Denis Charbit s’est dit convaincu que la négociation entre Israël, les Palestiniens, leurs voisins arabes, les Etats-Unis et l’Union Européenne était déjà poussée très loin et que l’heure de vérité politique était arrivée pour Benjamin Netanyahou, Premier ministre de l’Etat d’Israël. Pour lui, les circonstances historiques ne justifient plus l’argument du statu quo que Benjamin Netanyahou mettait en avant pour expliquer ses réticences quant à l’ouverture des pourparlers sur la création d’un Etat Palestinien à côté d’Israël, bien qu’il se soit théoriquement déclaré en faveur de cette solution.
Mossi Raz a estimé que si Benjamin Netanyahou continuait de freiner le nouveau processus de paix entamé par le Secrétaire d’Etat américain, le camp de la paix en Israël devrait se mobiliser largement pour faire pression sur son gouvernement. Dans le cas d’un refus israélien, les menaces internationales de boycott économique risquent de se réaliser. Les deux intervenants s’attendent à ce qu’une scission se produise au sein du Likoud (droite nationaliste) mais espèrent voir se former une nouvelle coalition gouvernementale avec les Travaillistes, le Parti de Yaïr Lapid et le Shass, afin que les modalités de l’accord de paix puissent se négocier sans entraves systématiques.
Denis CHARBIT est professeur de sciences politiques à l’Université ouverte de Tel-Aviv. Il est l’auteur de nombreux articles et de plusieurs ouvrages sur Israël, le Moyen Orient et le monde juif. Il a publié, notamment, un livre de référence : « Qu’est-ce que le sionisme? » (A. Michel, 2007) et, plus récemment : « Les intellectuels français et Israël 1948-2000 » (Hachette, 2009).

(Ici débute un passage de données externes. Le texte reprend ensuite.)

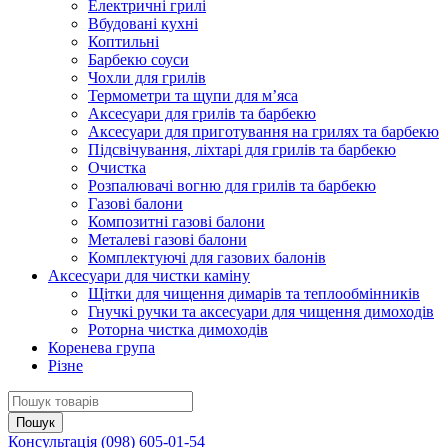
Електричні грилі
Вбудовані кухні
Коптильні
Барбекю соуси
Чохли для грилів
Термометри та щупи для м’яса
Аксесуари для грилів та барбекю
Аксесуари для приготування на грилях та барбекю
Підсвічування, ліхтарі для грилів та барбекю
Очистка
Розпалювачі вогню для грилів та барбекю
Газові балони
Композитні газові балони
Металеві газові балони
Комплектуючі для газових балонів
Аксесуари для чистки каміну
Щітки для чищення димарів та теплообмінників
Гнучкі ручки та аксесуари для чищення димоходів
Роторна чистка димоходів
Коренева група
Різне
Консультація
(098) 605-01-54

Denis Charbit ouvre le débat en constatant que « le travail effectué par John Kerry pour mettre au point un accord cadre (1) est un événement important qu’il faut prendre au sérieux ». Pourquoi faut-il le prendre au sérieux ? « Parce que les efforts diplomatiques déployés par le Secrétaire d’Etat américain sont susceptibles de créer un cercle vertueux en Israël, en Diaspora et en Palestine. Après des années de méfiance réciproque, après l’échec des accords d’Oslo, la deuxième Intifada et les guerres à Gaza, la mise sous pression des responsables politiques israéliens et palestiniens par les Etats-Unis, certains de leurs alliés arabes et européens, peut faire évoluer la situation vers un accord de paix ». Denis Charbit, estime que la « relative indifférence de l’opinion israélienne par rapport à l’initiative Kerry n’est pas une mauvaise nouvelle car le Secrétaire d’Etat américain n’est pas antipathique aux israéliens qui lui reconnaissent une certaine constance et une véritable opiniâtreté ».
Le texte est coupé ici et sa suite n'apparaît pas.